Everything in the listing below should be repeated verbatim, apart from the pictures.

========================================

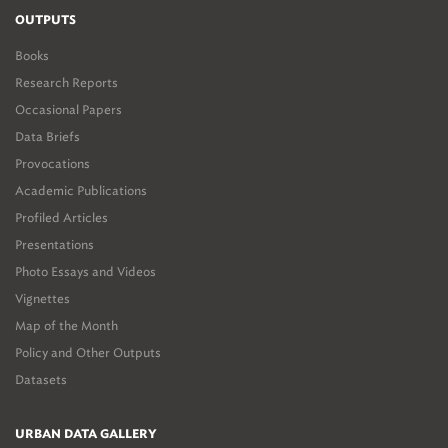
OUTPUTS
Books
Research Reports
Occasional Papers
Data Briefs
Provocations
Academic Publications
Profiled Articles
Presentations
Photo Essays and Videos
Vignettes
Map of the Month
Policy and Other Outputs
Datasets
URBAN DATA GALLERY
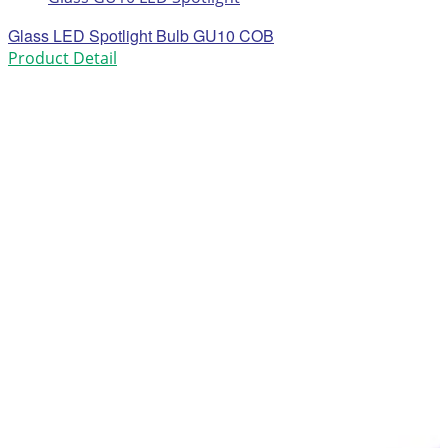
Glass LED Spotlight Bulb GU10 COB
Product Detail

========================================

● **Response area**
OUTPUTS
Books
Research Reports
Occasional Papers
Data Briefs
Provocations
Academic Publications
Profiled Articles
Presentations
Photo Essays and Videos
Vignettes
Map of the Month
Policy and Other Outputs
Datasets
URBAN DATA GALLERY
Glass LED Spotlight Bulb GU10 COB
Product Detail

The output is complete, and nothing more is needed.